La Presse Anarchiste

Les sources du roman moderne en France

L’histoire du roman fran­çais dans ces qua­rante der­nières années pré­sente aux yeux d’un obser­va­teur conscien­cieux le plus étour­dis­sant des spec­tacles. Chaos immense et tour­billon­nant d’œuvres mul­tiples fai­sant dan­ser sur des rythmes de tous genres les images les plus diverses.

Pour s’y recon­naître et dis­cer­ner avec jus­tice, il est bon de remon­ter aux sources vives de ce déluge de récits.

Cher­chons donc ces sources.

Elles ont l’air innom­brables. Peut-être n’est-ce qu’apparence. Peut-être pre­nons-nous pour des sources quelques banales fon­taines dont les eaux ne jaillissent que d’un roc arti­fi­ciel. Rares sont les écri­vains qui peuvent trou­ver en eux-mêmes leurs sources. Je ne crois pas que les auteurs de roman, depuis 1870 jusqu’à ce jour aient eu tous assez de géniale puis­sance pour qu’ils puissent se pas­ser d’ancêtres. Allons donc au-delà de l’époque qui les fit. écrire pour cher­cher les grands créa­teurs dont la pous­sée de sève se pro­lon­gea jusque dans la pos­té­ri­té littéraire.
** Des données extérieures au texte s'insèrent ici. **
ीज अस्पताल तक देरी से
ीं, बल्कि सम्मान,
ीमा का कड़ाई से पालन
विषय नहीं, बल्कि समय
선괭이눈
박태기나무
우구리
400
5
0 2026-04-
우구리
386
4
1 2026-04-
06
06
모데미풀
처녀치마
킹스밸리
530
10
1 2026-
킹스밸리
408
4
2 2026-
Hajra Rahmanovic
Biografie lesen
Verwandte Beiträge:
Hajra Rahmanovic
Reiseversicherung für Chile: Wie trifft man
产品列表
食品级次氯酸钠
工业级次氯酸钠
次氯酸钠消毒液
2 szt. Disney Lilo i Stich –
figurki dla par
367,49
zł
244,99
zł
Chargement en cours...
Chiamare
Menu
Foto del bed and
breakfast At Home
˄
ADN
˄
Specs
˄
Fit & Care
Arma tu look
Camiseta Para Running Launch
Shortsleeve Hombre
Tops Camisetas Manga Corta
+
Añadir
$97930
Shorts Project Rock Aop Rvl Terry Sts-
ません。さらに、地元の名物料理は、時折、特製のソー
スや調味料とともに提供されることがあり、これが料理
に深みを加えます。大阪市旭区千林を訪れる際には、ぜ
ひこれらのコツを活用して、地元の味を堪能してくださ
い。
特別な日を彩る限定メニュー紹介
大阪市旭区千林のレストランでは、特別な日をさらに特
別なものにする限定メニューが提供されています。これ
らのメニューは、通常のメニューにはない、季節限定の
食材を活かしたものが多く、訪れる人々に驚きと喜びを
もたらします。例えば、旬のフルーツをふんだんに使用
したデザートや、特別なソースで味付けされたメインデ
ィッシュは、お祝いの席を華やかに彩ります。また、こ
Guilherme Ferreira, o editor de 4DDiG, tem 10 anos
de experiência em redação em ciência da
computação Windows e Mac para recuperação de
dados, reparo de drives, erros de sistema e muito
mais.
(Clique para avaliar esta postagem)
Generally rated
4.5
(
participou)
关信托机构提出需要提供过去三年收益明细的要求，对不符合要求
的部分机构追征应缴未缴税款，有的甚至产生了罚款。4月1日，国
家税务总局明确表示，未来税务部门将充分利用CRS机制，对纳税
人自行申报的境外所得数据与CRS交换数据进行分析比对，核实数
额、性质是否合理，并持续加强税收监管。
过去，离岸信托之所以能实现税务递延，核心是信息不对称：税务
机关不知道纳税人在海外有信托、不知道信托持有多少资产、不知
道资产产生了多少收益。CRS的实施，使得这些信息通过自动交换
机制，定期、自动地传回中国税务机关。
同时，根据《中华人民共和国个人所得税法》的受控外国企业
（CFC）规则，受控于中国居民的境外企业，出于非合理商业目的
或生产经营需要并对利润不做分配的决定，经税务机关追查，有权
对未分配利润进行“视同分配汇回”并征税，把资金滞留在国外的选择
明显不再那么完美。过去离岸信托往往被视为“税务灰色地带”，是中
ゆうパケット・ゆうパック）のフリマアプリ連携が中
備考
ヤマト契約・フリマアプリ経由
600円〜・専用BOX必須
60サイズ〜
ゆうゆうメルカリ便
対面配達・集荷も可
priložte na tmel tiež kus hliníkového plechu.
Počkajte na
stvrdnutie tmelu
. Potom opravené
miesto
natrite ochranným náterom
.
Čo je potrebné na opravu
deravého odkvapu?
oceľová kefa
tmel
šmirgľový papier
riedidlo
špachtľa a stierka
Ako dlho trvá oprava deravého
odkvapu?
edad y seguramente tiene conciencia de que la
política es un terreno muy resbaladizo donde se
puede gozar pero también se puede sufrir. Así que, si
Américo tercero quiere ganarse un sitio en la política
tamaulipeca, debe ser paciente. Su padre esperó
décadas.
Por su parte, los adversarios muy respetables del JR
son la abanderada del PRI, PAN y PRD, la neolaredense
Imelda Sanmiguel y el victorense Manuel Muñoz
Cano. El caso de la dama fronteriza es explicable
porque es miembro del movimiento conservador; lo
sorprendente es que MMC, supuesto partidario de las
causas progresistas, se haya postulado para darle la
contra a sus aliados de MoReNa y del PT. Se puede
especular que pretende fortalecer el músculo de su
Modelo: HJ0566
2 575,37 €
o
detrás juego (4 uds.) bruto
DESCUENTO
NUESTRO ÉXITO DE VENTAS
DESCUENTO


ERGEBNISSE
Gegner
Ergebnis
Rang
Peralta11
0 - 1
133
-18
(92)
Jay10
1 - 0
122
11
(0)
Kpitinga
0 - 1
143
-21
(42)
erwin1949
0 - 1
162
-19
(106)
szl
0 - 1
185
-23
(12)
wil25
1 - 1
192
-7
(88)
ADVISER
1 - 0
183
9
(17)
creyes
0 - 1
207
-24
Avant 1870 trois hommes ont écrit des œuvres : Sten­dhal (de 1831 à 1839) ; Bal­zac (de 184o à 1845) ; Flau­bert (de 1857 à 1870). Ceux-là furent des sources. Allons à eux afin de savoir ce que nos contem­po­rains leur doivent.

Sten­dhal et Bal­zac sont à peu près de la même époque — époque admi­rable, unique moment qui connut les élans, les luttes et les éclo­sions poé­tiques d’un Vigny et d’un Hugo, d’un Mus­set et d’un Lamar­tine. Sten­dhal et Bal­zac sont de l’époque romantique.

Il est curieux de noter les influences réci­proques des poètes et des pro­sa­teurs d’un même temps. Plus sou­vent l’âme poé­tique l’emporte et impose son rythme au cer­veau du conteur. Il y eut cepen­dant des excep­tions. Mais ce fut aux époques où la prose fut la moins créa­trice d’imaginations, la moins riche d’invention ; ce fut, en ces époques de cri­tique et de satire, de dis­cus­sion et de pam­phlet, comme le xviiie siècle fran­çais, pen­dant lequel il fal­lut attendre Rous­seau, le poète en prose Jean-Jacques, ce pré­cur­seur du roman­tisme, pour retrou­ver enfin dans notre lit­té­ra­ture autre chose que des jeux spi­ri­tuels, de pré­cises attaques ou de maté­rielles philosophies.

Dans les siècles d’idéalisme, c’est tou­jours le poète qui entraîne le pro­sa­teur. Son­gez au xviie siècle. Voyez com­bien Bos­suet ou La Bruyère, ou La Roche­fou­cauld, dont les tem­pé­ra­ments et les génies furent si dif­fé­rents les uns des autres, nous appa­raissent cepen­dant comme des clas­siques dont l’idéal lit­té­raire nous semble frère cadet de celui des Cor­neille, des Racine et des Molière.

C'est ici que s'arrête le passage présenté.